This exact same question was asked in a KVPY (Conducted by Indian Institute of Science) mock test. I had no clue at that time.

ankitbhattacharjee_iitkgp

The way the blogger solved the task is what I also though to do (it happens not so often), it is just a good analysis.
I also thought that it could be formulated as a programming problem that has a quite simple solution, say in REXX:
s=''; do i=1 by 1 while length(s)<2021; s=s||i; end; say right(left(s, 2021), 1)
The idea is simple to form a string at least 2021 characters long and use (automatic) conversion of numbers to strings. Then truncate the string to length 2021 and take the last character. The result is correct (tested with Regina REXX).

michaelgolub

It seems to me that it would be a little better to take the ceiling than the floor. If you take the floor, you need to deal with an off-by-one error ([(n-189)/3]+100-1), and the case where the result is a multiple of 3 is a special case -- when we find we want the 0th digit of a number we have to look instead at the final digit of the previous number.
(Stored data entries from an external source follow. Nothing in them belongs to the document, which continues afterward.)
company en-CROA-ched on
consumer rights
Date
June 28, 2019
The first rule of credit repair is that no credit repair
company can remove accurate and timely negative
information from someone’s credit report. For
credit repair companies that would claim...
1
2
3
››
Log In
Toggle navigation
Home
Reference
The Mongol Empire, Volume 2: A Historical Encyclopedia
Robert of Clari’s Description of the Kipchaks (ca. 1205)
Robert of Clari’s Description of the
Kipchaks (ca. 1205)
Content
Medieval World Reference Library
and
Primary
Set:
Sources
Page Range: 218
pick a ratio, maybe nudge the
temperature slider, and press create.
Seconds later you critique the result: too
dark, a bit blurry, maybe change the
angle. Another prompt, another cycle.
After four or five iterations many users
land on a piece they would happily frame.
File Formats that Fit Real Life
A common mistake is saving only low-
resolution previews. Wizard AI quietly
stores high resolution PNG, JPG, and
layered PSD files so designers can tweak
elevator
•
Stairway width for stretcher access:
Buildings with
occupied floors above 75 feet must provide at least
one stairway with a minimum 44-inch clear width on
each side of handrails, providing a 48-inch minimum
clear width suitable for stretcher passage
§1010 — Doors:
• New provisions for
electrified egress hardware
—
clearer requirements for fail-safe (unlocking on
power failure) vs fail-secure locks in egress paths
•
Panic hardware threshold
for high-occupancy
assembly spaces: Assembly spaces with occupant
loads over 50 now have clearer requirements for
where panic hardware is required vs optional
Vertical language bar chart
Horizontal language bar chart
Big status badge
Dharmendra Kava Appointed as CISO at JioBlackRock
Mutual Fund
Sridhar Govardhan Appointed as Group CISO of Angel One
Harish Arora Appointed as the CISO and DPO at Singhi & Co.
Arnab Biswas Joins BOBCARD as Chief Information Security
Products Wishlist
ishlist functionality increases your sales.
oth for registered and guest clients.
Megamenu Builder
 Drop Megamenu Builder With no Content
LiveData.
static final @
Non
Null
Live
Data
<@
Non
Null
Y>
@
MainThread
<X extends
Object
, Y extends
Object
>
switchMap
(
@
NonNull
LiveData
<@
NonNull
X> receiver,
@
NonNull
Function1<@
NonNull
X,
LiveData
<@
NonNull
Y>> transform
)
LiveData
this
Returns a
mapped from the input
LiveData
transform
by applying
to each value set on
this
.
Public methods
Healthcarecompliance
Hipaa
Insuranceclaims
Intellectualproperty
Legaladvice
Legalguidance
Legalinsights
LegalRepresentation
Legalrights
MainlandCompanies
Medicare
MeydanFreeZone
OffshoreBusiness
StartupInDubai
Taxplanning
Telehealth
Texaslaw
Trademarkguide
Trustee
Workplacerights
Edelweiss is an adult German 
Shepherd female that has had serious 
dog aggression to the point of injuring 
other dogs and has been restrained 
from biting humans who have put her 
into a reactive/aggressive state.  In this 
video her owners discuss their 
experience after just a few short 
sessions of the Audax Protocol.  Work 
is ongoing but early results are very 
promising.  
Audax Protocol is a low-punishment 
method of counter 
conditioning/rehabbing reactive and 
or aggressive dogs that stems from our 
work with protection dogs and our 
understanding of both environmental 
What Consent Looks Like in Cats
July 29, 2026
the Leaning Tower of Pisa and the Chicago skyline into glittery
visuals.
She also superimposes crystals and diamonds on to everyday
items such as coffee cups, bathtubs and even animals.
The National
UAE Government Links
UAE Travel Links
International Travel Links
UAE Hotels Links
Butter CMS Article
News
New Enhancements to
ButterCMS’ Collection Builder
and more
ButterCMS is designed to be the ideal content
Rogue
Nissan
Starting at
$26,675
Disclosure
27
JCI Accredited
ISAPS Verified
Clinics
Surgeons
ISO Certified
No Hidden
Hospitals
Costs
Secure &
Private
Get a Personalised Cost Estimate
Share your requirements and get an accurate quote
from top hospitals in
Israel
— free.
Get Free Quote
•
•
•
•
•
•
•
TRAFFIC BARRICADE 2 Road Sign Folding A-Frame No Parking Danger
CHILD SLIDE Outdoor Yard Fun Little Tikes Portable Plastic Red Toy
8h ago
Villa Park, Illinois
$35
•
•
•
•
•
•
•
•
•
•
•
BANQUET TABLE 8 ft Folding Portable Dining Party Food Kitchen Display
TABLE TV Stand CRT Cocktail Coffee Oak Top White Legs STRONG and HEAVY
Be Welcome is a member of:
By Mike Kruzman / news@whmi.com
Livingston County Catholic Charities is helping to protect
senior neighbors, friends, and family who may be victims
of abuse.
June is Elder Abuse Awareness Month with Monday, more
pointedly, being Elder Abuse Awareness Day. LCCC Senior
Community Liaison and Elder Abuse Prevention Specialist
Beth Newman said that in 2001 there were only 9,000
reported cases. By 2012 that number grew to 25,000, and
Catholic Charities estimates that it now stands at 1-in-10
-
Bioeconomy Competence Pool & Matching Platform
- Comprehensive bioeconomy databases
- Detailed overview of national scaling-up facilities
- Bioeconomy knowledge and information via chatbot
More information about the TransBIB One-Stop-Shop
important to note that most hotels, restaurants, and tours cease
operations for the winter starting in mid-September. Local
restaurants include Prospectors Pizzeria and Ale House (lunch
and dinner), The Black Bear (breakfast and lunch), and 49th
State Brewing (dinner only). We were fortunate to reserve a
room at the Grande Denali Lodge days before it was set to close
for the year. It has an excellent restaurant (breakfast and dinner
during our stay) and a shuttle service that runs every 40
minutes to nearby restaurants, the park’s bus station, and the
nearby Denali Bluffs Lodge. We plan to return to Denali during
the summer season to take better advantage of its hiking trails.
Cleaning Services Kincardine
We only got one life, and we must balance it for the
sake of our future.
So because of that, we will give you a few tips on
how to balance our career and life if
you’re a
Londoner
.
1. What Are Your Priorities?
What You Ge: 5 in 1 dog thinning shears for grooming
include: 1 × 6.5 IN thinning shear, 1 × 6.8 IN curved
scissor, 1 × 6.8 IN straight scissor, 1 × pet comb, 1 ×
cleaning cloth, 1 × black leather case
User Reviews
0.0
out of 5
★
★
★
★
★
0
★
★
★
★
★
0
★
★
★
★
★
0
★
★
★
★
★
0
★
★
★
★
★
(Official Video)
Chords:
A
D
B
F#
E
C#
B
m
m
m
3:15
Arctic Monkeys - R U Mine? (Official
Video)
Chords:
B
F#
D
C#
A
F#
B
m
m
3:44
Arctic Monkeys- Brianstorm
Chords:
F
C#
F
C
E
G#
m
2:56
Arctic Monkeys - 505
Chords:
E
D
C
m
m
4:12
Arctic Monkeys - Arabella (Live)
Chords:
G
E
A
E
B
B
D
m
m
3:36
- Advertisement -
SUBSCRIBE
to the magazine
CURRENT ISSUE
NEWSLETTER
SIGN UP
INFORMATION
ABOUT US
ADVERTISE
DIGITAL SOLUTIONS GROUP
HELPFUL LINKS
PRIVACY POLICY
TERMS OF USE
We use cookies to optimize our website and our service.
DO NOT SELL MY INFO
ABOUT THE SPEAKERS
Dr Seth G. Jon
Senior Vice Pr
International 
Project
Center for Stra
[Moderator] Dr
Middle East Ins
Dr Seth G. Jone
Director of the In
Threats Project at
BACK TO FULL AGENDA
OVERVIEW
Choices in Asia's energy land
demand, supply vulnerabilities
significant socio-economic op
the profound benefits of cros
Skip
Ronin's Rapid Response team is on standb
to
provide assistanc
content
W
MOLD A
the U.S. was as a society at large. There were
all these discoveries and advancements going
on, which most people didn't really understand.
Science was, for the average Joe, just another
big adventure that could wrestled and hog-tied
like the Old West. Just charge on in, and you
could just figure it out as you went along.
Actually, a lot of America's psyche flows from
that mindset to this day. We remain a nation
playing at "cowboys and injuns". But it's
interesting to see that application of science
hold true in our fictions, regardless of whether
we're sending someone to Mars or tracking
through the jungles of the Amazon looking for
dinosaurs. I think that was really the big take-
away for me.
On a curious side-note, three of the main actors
If instead we take the ceiling, we get straight to the number the digit is within instead of the number of complete numbers up to and including the digit: ceil((n-189)/3)+100 is 710, so we're looking for a digit of 710. And we want the first, second, or third digit depending on whether n-189 is 1, 2, or 3 mod 3.

zygoloid

I am very glad to see that such videos has no dislikes) Math one love

alfreds

Is there a Mathematical formula that can be used to find any next digit in any place of the number? Like the next digit? The 53rd digit? The 88th digit? The 34th digit?

christopherrice

Another great explanation, SyberMath!

carloshuertas

My solution (of course way faster):
First of all I change the problem in order to make it a bit simpler: I'll write all numbers with 3 digits, so I add 1 "0" for every number between 1 and 99 and another "0" for every number between 1 and 9. Since I added 99+9=108 digits, now I'm looking for the 2129th digit.
2129=3.709+2 so I'm looking for the second digit of 710, which is 1.

italixgaming

This question was given in KVPY 2020. Obviously ...I didn't attempt this question at that time

vaishnavidwivedi

It seemed impossible to me, but it actually isn't. Amazing!

eliasmazhukin

Above zero, there are 9 1-digit numbers, 90 2-digit numbers, 900 3-digit numbers, and so on.

joyli

I was halfway solving this problem, and i was on the right way, but i lost my motivation without any apparent reason 😐
Cool one btw

ahmadmazbouh

Very interesting, nice video as always.

mirkopacchioni

nice and fun math. I figured 5 is the 1000, 000th digit.

lmmgt

Sometimes enumeration is the best approach.

neuralwarp

Yes, I used essentially the same method.

padraiggluck

Would also be interesting if 2, 3 and 4 digit numbers also only took 1 space, with other digits added on to the previous spaces. E.g.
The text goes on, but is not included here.